Modern high-tech PCBAs can potentially have 20,000–30,000 solder joints, requiring sophisticated automated inspection techniques to efficiently inspect results and provide process control feedback. But how do we control the efficiency and effectiveness of the test process itself?
Selecting a Test Strategy – The first step in selecting the proper test strategy for a particular PCB is defining the estimated fault spectrum. We use the PCOLA/SOQ method defined by Agilent to classify the most common types of defects. PCOLA (Presence, Correctness, Orientation, Live, Alignment) refer to attributes of the component. SOQ (Short, Open, Quality) refer to attributes of the solder joint. Together, they test structural integrity of the PCB assembly.

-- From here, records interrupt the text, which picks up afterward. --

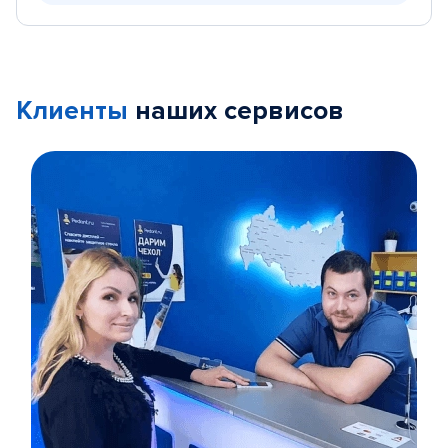
Клиенты
наших сервисов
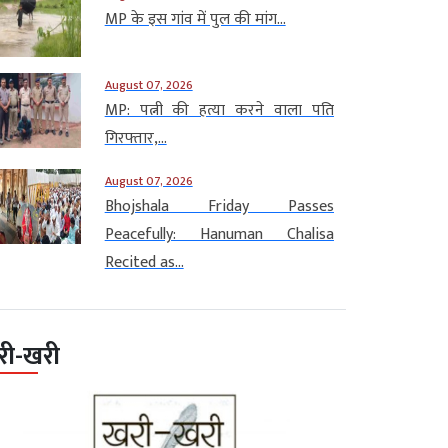
MP के इस गांव में पुल की मांग...
August 07, 2026
MP: पत्नी की हत्या करने वाला पति
गिरफ्तार,...
August 07, 2026
Bhojshala Friday Passes
Peacefully: Hanuman Chalisa
Recited as...
री-खरी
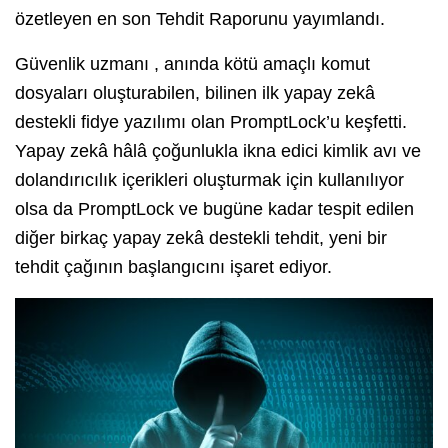
özetleyen en son Tehdit Raporunu yayımlandı.
Güvenlik uzmanı , anında kötü amaçlı komut
dosyaları oluşturabilen, bilinen ilk yapay zekâ
destekli fidye yazılımı olan PromptLock’u keşfetti.
Yapay zekâ hâlâ çoğunlukla ikna edici kimlik avı ve
dolandırıcılık içerikleri oluşturmak için kullanılıyor
olsa da PromptLock ve bugüne kadar tespit edilen
diğer birkaç yapay zekâ destekli tehdit, yeni bir
tehdit çağının başlangıcını işaret ediyor.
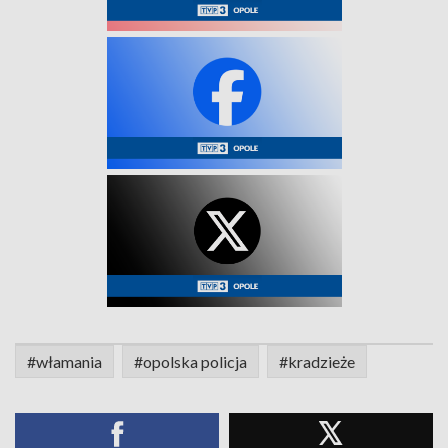
#włamania
#opolska policja
#kradzieże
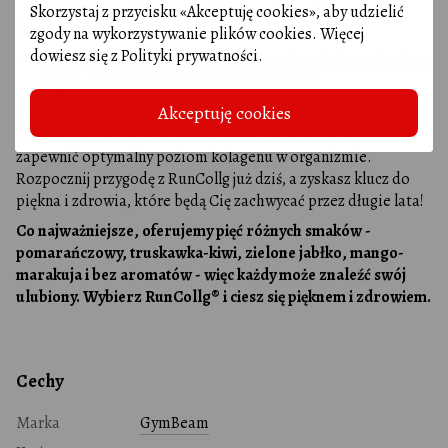
Skorzystaj z przycisku «Akceptuję cookies», aby udzielić
Sposób użycia:
zgody na wykorzystywanie plików cookies. Więcej
dowiesz się z
Polityki prywatności
.
Wymieszać 1 porcję (18 g) z 250-300 ml wody i natychmiast
wypić. Stosować raz dziennie. Bez smaku.
Akceptuję cookies
Produkt ten jest idealnym uzupełnieniem diety, szczególnie
dla osób, które chcą zachować młodą, zdrową skórę i
zapewnić optymalny poziom kolagenu w organizmie.
Rozpocznij przygodę z RunCollg już dziś, a zyskasz klucz do
piękna i zdrowia, które będą Cię zachwycać przez długie lata!
Co najważniejsze, oferujemy pięć różnych smaków -
pomarańczowy, truskawka-kiwi, zielone jabłko, mango-
marakuja i bez aromatów - więc każdy może znaleźć swój
ulubiony. Wybierz RunCollg® i ciesz się pięknem i zdrowiem.
Cechy
Marka
GymBeam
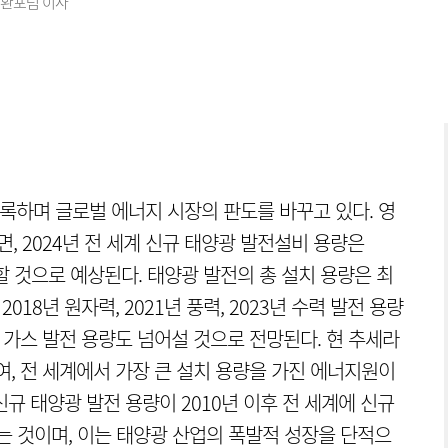
전환포럼 이사
기록하며 글로벌 에너지 시장의 판도를 바꾸고 있다. 영
면, 2024년 전 세계 신규 태양광 발전설비 용량은
 달할 것으로 예상된다. 태양광 발전의 총 설치 용량은 최
018년 원자력, 2021년 풍력, 2023년 수력 발전 용량
는 가스 발전 용량도 넘어설 것으로 전망된다. 현 추세라
여, 전 세계에서 가장 큰 설치 용량을 가진 에너지원이
 신규 태양광 발전 용량이 2010년 이후 전 세계에 신규
는 것이며, 이는 태양광 산업의 폭발적 성장을 단적으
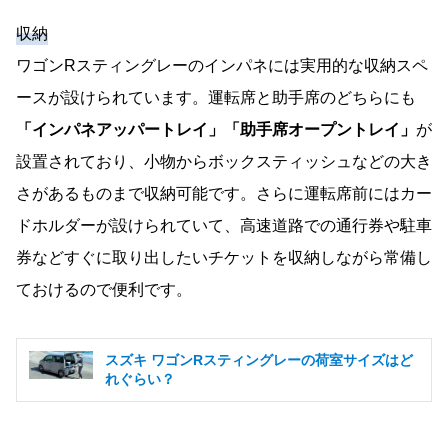
収納
ワゴンRスティングレーのインパネには実用的な収納スペ
ースが設けられています。運転席と助手席のどちらにも
「インパネアッパートレイ」「助手席オープントレイ」
が
設置されており、小物からボックスティッシュなどの大き
さがあるものまで収納可能です。さらに運転席前にはカー
ドホルダーが設けられていて、高速道路での通行券や駐車
券などすぐに取り出したいチケットを収納しながら常備し
ておけるので便利です。
スズキ ワゴンRスティングレーの荷室サイズはど
れぐらい？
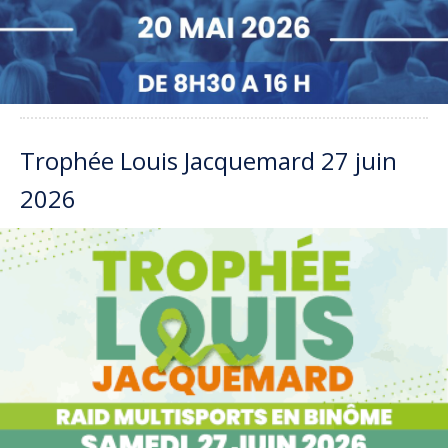
Trophée Louis Jacquemard 27 juin
2026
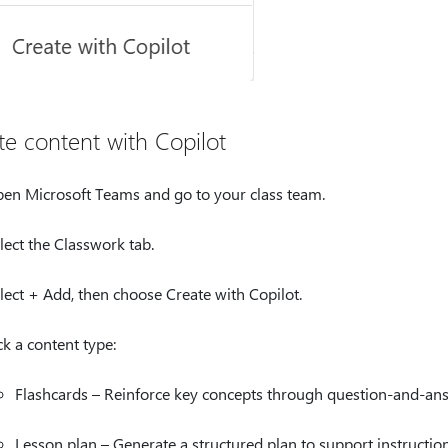
te content with Copilot
en Microsoft Teams and go to your class team.
lect the Classwork tab.
lect + Add, then choose Create with Copilot.
ck a content type:
Flashcards – Reinforce key concepts through question-and-an
Lesson plan – Generate a structured plan to support instruction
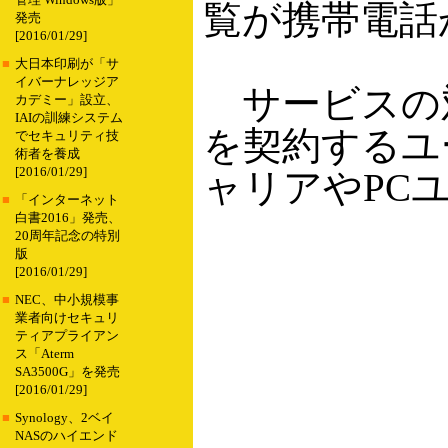
管理 Windows版」
覧が携帯電話
発売
[2016/01/29]
■
大日本印刷が「サ
イバーナレッジア
サービスの対象は
カデミー」設立、
IAIの訓練システム
を契約するユ
でセキュリティ技
術者を養成
[2016/01/29]
ャリアやPC
■
「インターネット
白書2016」発売、
20周年記念の特別
版
[2016/01/29]
■
NEC、中小規模事
業者向けセキュリ
ティアプライアン
ス「Aterm
SA3500G」を発売
[2016/01/29]
■
Synology、2ベイ
NASのハイエンド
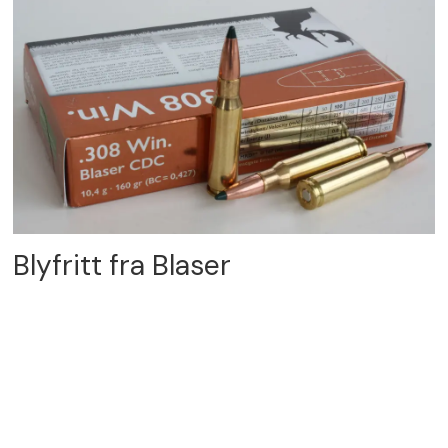
Blyfritt fra Blaser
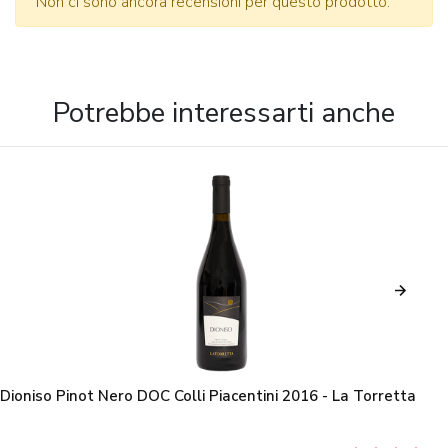
Non ci sono ancora recensioni per questo prodotto.
Potrebbe interessarti anche
Dioniso Pinot Nero DOC Colli Piacentini 2016 - La Torretta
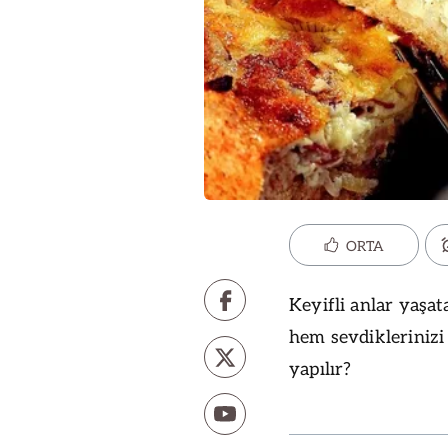
ORTA
Keyifli anlar yaşat
hem sevdiklerinizi
yapılır?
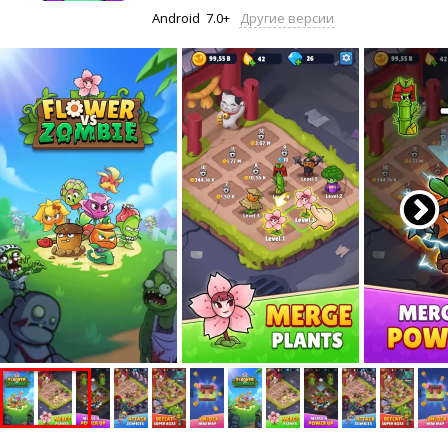
Android
7.0+
Другие версии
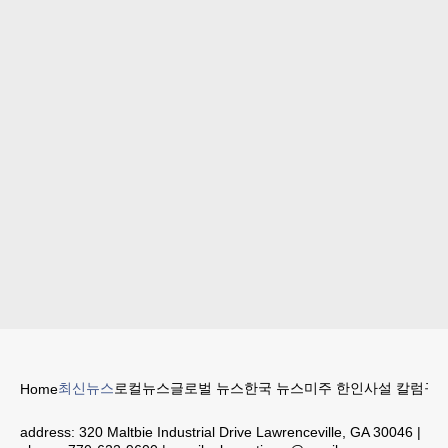
최신뉴스
로컬뉴스
글로벌 뉴스
한국 뉴스
미주 한인
사설 칼럼
구인
Home
address:
320 Maltbie Industrial Drive Lawrenceville, GA 30046
|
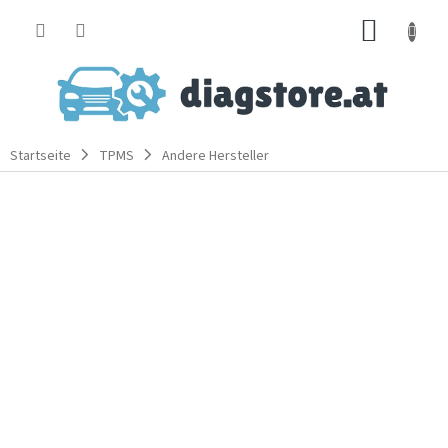
Zum
WARE
Inhalt
springen
Startseite
TPMS
Andere Hersteller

A Complementary Test strategy endeavors to test for each PCOLA/SOQ element just once on the most efficient test platform, where efficiency takes into consideration both runtime and programming time. In a high-mix environment we typically deploy automated optical inspection (AOI), automated x-ray inspection(AXI), and flying probe (FP). By endeavoring to minimize test element overlap, we minimize both programming and runtimes.
As PCBs become more complex and time-to-market pressures make the manufacturing process increasingly difficult, it’s important to look for any and all ways to drive down costs and raise productivity. Through the implementation of an appropriate complimentary test strategy, you will be able to lower your DPMO and create a system of quality control that will maximize the efficiency of your test strategy.